An MNIST handwriting images classifier implemented using numpy
and Convolutional Neural Network(CNN).
Overall architecture of the network is shown above.
- Input shape:
(B, 1, 28, 28)
- Output shape:
(B, 28, 26, 26)
- Class:
nn_layers.nn_convolutional_layer
- Details: convolution with 28 filters of shape
(3, 3, 1)
- Input shape:
(B, 28, 26, 26)
- Output shape:
(B, 28, 26, 26)
- Class:
nn_layers.nn_activation_layer
- Details: ReLU function is used
- Input shape:
(B, 28, 26, 26)
- Output shape:
(B, 28, 13, 13)
- Class:
nn_layers.nn_activation_layer
- Details: 2x2 maxpooling with stride 2
- Input shape:
(B, 28, 13, 13)
- Output shape:
(B, 128)
- Class:
nn_layers.nn_fc_layer
- Details: Flattens input, i.e. considers input as
B
vectors of size 28 × 28 × 13=4732.
- Input shape:
(B, 128)
- Output shape:
(B, 128)
- Class:
nn_layers.nn_activation_layer
- Details: ReLU function is used
- Input shape:
(B, 128)
- Output shape:
(B, 10)
- Class:
nn_layers.nn_fc_layer
- Input shape:
(B, 10)
- Output shape:
(B, 10)
- Class:
nn_layers.nn_softmax_layer
- Class:
nn_layers.nn_cross_entropy_layer
- Details: Cross-entropy loss function is used
Among 60k MNIST training images, 50k images were used for training and 10k images were used for validation. The model was trained for 2 epochs, with 48 iterations for each epoch, total 96 iterations, with batch size of 1024.

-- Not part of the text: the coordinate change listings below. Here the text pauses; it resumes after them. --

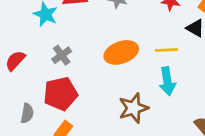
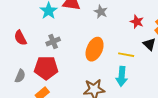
orange ellipse: (121, 52) -> (95, 49), turned -60
red semicircle: (15, 61) -> (20, 38), turned -84

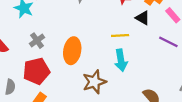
orange ellipse: (95, 49) -> (72, 51), moved

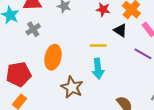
gray cross: (37, 41) -> (33, 29), moved
brown star: (94, 82) -> (72, 87), turned -30

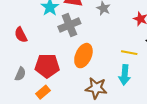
gray cross: (33, 29) -> (69, 25), size x1.5
brown star: (72, 87) -> (96, 88), turned -30

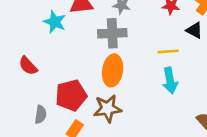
gray cross: (69, 25) -> (112, 33), moved, turned 35
brown star: (96, 88) -> (108, 108), moved

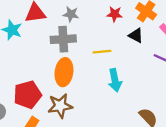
yellow line: (168, 51) -> (102, 52), moved

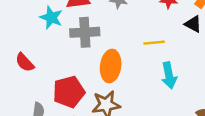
gray cross: (63, 39) -> (85, 32), moved

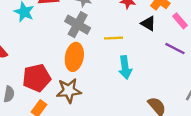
gray cross: (85, 32) -> (78, 25), moved, turned 30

The training was tried four times, and average training time was 302.5(5min 2.5sec) ± 1.5 seconds. Loss graph over iterations for each trial is shown below.
10k images from MNIST test images were used for test. Average test accuracy was 97.27 ± 0.43%. Some prediction results are shown below.
- The project was submitted for an assignment in COSE474 Deep Learning course, and is no longer maintained.
- Redistribution of source code is permitted, but the following consequences is your responsibility.